La resaca de recuerdos golpeaba a la familia cada Navidad desde hacía veinte años. Estas Navidades, con una cifra redonda que tornaba la memoria aún más afilada si cabe, Carla volvería a escuchar la historia que le había acompañado desde su nacimiento.
Carla debía su nombre a la abuela paterna. Una mujer que vivía al día pero soñaba cada segundo. Una mujer resolutiva tanto en su trabajo como en su casa; nada dada a muestras de cariño pero que exhalaba una preocupación desmedida por sus dos hijos; un desvelo que parecía reflejar justo lo contrario a un carácter seco en el que sumergía a los demás. Atisbaba una jubilación parcial que le permitiría seguir estudiando psicología en la universidad de adultos y dejar de lado ese estrés laboral que monopolizaba su tibia calidad de vida con un salario que no alcanzaba una cuantía razonable. Carla avistaba ya una vida donde recorrería los paisajes de sus novelas favoritas o podría remolonear en la cama junto a un despertador enmudecido.
Carla nunca llegó a escuchar la palabra abuela de los labios de esa niña que iba a ser su primera nieta y que nació un veinticuatro de diciembre del año dos mil veinte.
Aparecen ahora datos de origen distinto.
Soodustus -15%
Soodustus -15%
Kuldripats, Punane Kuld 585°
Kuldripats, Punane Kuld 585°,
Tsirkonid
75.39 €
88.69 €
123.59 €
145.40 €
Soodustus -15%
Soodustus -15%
Falleció justo cuatro meses antes de su nacimiento; entubada en la misma UCI del hospital donde había trabajado los últimos veintitrés años como auxiliar de enfermería. El color verde hospital de su uniforme le acompañó hasta el último instante de una vida donde la necesidad, más que la vocación, le permitió ser agradecida con la profesión que le ayudó a valorar la salud de los suyos.
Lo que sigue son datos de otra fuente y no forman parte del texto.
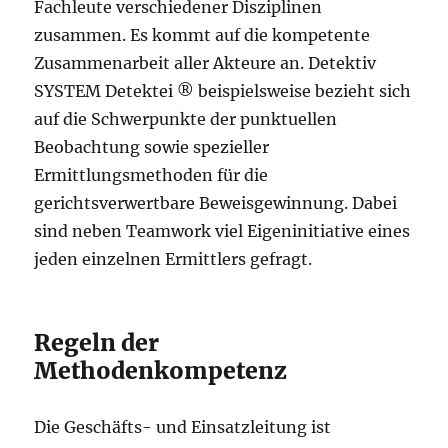
Fachleute verschiedener Disziplinen
zusammen. Es kommt auf die kompetente
Zusammenarbeit aller Akteure an. Detektiv
SYSTEM Detektei ® beispielsweise bezieht sich
auf die Schwerpunkte der punktuellen
Beobachtung sowie spezieller
Ermittlungsmethoden für die
gerichtsverwertbare Beweisgewinnung. Dabei
sind neben Teamwork viel Eigeninitiative eines
jeden einzelnen Ermittlers gefragt.
Regeln der
Methodenkompetenz
Die Geschäfts- und Einsatzleitung ist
Carla era sensible a la historia de su familia. Llevaba con orgullo el nombre de su abuela. Era sabedora de todos los padecimientos de ese annus horribilis en el que la Navidad había quedado mal aparcada para siempre en muchas casas. Su padre, año tras año, durante estas dos últimas décadas, se había ocupado de celebrar con ella la vida de su madre. Carla no era un número más para ellos. Era una persona, única y especial, que se marchó sin poder despedirse.